- _Problem requirements_
Write out every record exactly as it appears. Skip the pictures.

##### Input #####

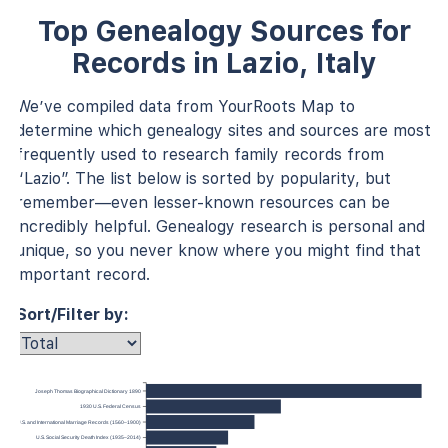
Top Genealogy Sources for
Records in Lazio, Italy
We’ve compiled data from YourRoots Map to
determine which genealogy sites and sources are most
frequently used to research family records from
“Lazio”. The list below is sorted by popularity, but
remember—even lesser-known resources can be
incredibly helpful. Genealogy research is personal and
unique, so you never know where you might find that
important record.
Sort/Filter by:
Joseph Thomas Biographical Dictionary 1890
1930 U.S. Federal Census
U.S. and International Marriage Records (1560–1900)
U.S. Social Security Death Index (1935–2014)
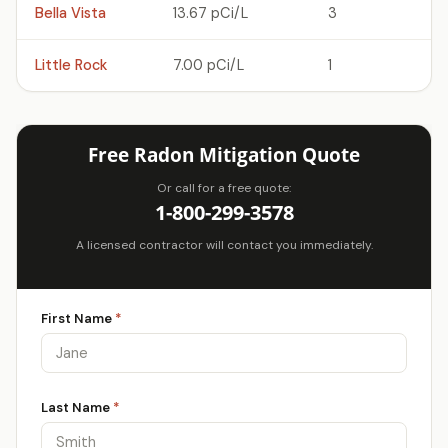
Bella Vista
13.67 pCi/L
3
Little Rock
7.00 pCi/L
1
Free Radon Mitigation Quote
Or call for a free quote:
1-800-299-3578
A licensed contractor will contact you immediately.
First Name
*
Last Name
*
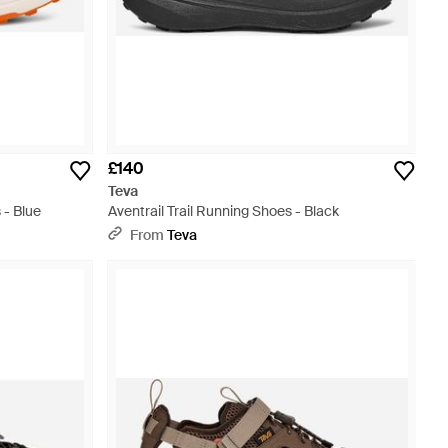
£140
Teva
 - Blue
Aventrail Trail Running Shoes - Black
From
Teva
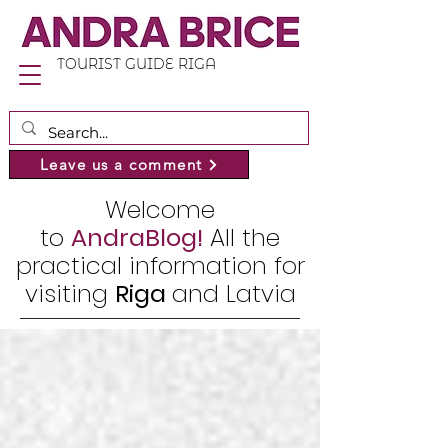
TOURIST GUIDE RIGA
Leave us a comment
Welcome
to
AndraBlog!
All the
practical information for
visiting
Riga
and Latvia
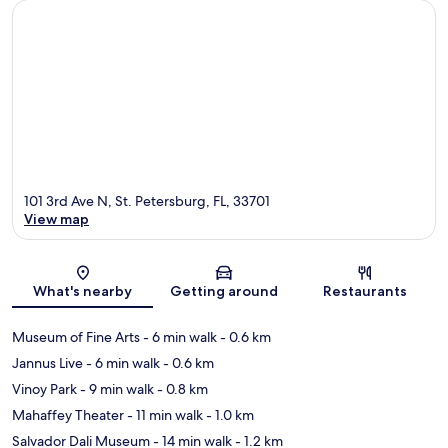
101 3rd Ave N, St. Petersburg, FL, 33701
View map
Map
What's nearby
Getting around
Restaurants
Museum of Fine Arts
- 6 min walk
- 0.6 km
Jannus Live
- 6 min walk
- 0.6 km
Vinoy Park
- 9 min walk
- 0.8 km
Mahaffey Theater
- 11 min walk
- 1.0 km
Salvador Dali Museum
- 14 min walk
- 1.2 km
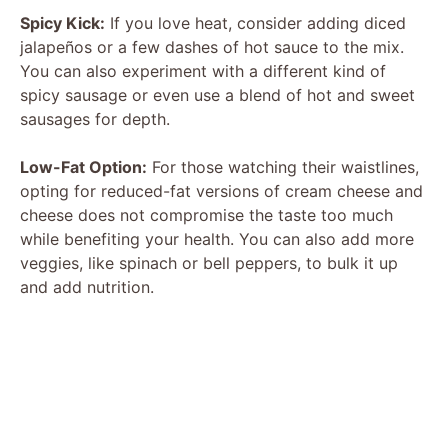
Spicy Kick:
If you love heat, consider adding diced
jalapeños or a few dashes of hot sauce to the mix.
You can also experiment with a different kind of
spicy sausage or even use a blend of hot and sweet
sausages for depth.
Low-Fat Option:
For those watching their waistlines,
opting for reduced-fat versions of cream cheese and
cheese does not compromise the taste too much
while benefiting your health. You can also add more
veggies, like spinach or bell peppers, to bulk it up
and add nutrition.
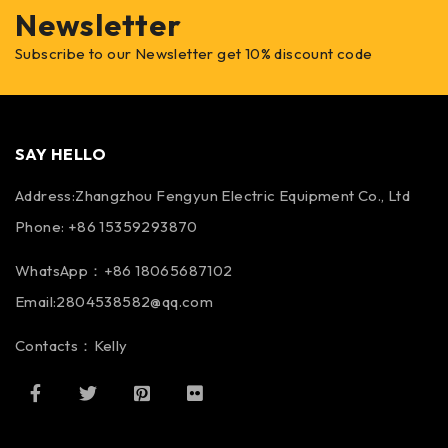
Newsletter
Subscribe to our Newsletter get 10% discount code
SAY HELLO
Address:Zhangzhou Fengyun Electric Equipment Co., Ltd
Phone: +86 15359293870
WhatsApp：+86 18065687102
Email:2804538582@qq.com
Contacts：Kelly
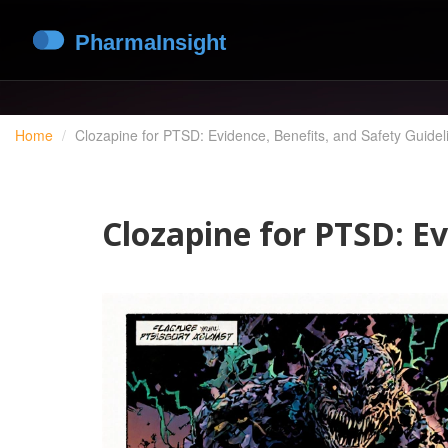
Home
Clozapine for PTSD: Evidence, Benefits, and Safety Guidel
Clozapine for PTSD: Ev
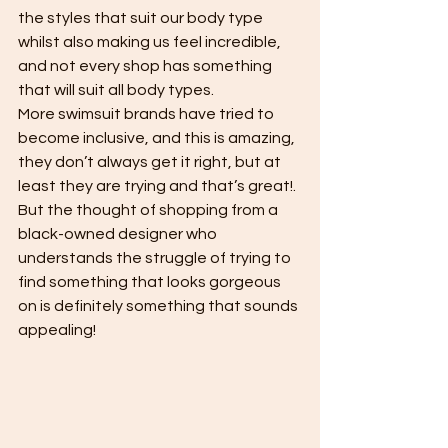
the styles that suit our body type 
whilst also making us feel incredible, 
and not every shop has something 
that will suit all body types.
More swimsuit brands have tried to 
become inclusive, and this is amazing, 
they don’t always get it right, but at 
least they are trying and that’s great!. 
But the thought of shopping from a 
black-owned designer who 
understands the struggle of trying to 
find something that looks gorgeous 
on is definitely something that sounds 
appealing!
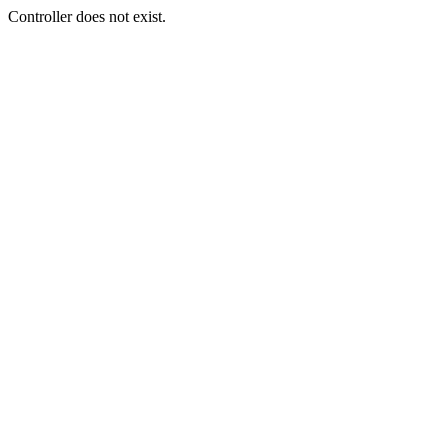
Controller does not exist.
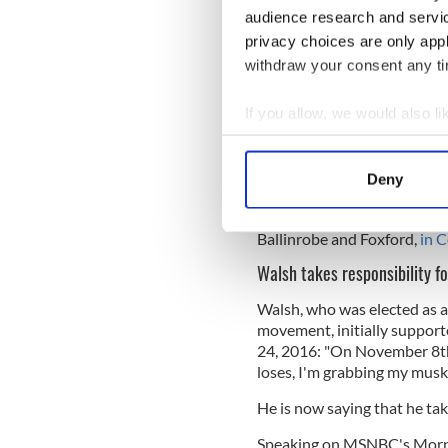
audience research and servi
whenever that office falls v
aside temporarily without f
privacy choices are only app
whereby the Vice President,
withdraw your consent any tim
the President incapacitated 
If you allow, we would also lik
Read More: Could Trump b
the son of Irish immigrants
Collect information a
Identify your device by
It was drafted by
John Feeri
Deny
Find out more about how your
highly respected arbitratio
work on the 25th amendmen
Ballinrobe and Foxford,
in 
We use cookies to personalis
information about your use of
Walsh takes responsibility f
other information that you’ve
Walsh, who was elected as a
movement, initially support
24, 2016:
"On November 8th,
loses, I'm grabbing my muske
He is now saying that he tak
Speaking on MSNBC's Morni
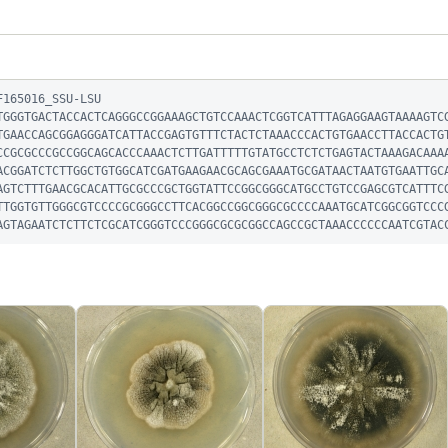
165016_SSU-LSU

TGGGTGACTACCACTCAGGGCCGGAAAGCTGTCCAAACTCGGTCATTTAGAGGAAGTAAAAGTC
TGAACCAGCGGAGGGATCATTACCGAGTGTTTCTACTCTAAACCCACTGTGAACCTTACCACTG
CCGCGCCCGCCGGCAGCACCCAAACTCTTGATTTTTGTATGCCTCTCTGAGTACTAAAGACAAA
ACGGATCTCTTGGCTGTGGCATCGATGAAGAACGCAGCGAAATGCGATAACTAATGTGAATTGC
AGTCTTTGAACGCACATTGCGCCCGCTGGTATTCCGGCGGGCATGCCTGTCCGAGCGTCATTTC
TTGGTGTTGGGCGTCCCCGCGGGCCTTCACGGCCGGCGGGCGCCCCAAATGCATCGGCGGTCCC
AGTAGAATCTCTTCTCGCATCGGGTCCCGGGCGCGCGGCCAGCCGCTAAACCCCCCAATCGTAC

#####

- _Finished task_
Top Genealogy Sources for
Records in Lazio, Italy
We’ve compiled data from YourRoots Map to
determine which genealogy sites and sources are most
frequently used to research family records from
“Lazio”. The list below is sorted by popularity, but
remember—even lesser-known resources can be
incredibly helpful. Genealogy research is personal and
unique, so you never know where you might find that
important record.
Sort/Filter by:
Joseph Thomas Biographical Dictionary 1890
1930 U.S. Federal Census
U.S. and International Marriage Records (1560–1900)
U.S. Social Security Death Index (1935–2014)
Bella Vista
13.67 pCi/L
3
Little Rock
7.00 pCi/L
1
Free Radon Mitigation Quote
Or call for a free quote:
1-800-299-3578
A licensed contractor will contact you immediately.
First Name
*
Last Name
*
£140
Teva
 - Blue
Aventrail Trail Running Shoes - Black
From
Teva
TOURIST GUIDE RIGA
Leave us a comment
Welcome
to
AndraBlog!
All the
practical information for
visiting
Riga
and Latvia
101 3rd Ave N, St. Petersburg, FL, 33701
View map
Map
What's nearby
Getting around
Restaurants
Museum of Fine Arts
- 6 min walk
- 0.6 km
Jannus Live
- 6 min walk
- 0.6 km
Vinoy Park
- 9 min walk
- 0.8 km
Mahaffey Theater
- 11 min walk
- 1.0 km
Salvador Dali Museum
- 14 min walk
- 1.2 km
Spicy Kick:
If you love heat, consider adding diced
jalapeños or a few dashes of hot sauce to the mix.
You can also experiment with a different kind of
spicy sausage or even use a blend of hot and sweet
sausages for depth.
Low-Fat Option:
For those watching their waistlines,
opting for reduced-fat versions of cream cheese and
cheese does not compromise the taste too much
while benefiting your health. You can also add more
veggies, like spinach or bell peppers, to bulk it up
and add nutrition.
Newsletter
Subscribe to our Newsletter get 10% discount code
SAY HELLO
Address:Zhangzhou Fengyun Electric Equipment Co., Ltd
Phone: +86 15359293870
WhatsApp：+86 18065687102
Email:2804538582@qq.com
Contacts：Kelly
Home
Clozapine for PTSD: Evidence, Benefits, and Safety Guidel
Clozapine for PTSD: Ev
the styles that suit our body type 
whilst also making us feel incredible, 
and not every shop has something 
that will suit all body types.
More swimsuit brands have tried to 
become inclusive, and this is amazing, 
they don’t always get it right, but at 
least they are trying and that’s great!. 
But the thought of shopping from a 
black-owned designer who 
understands the struggle of trying to 
find something that looks gorgeous 
on is definitely something that sounds 
appealing!
Controller does not exist.
audience research and servi
whenever that office falls v
aside temporarily without f
privacy choices are only app
whereby the Vice President,
withdraw your consent any tim
the President incapacitated 
If you allow, we would also lik
Read More: Could Trump b
the son of Irish immigrants
Collect information a
Identify your device by
It was drafted by
John Feeri
Deny
Find out more about how your
highly respected arbitratio
work on the 25th amendmen
Ballinrobe and Foxford,
in 
We use cookies to personalis
information about your use of
Walsh takes responsibility f
other information that you’ve
Walsh, who was elected as a
movement, initially support
24, 2016:
"On November 8th,
loses, I'm grabbing my muske
He is now saying that he tak
Speaking on MSNBC's Morni
165016_SSU-LSU

TGGGTGACTACCACTCAGGGCCGGAAAGCTGTCCAAACTCGGTCATTTAGAGGAAGTAAAAGTC
TGAACCAGCGGAGGGATCATTACCGAGTGTTTCTACTCTAAACCCACTGTGAACCTTACCACTG
CCGCGCCCGCCGGCAGCACCCAAACTCTTGATTTTTGTATGCCTCTCTGAGTACTAAAGACAAA
ACGGATCTCTTGGCTGTGGCATCGATGAAGAACGCAGCGAAATGCGATAACTAATGTGAATTGC
AGTCTTTGAACGCACATTGCGCCCGCTGGTATTCCGGCGGGCATGCCTGTCCGAGCGTCATTTC
TTGGTGTTGGGCGTCCCCGCGGGCCTTCACGGCCGGCGGGCGCCCCAAATGCATCGGCGGTCCC
AGTAGAATCTCTTCTCGCATCGGGTCCCGGGCGCGCGGCCAGCCGCTAAACCCCCCAATCGTAC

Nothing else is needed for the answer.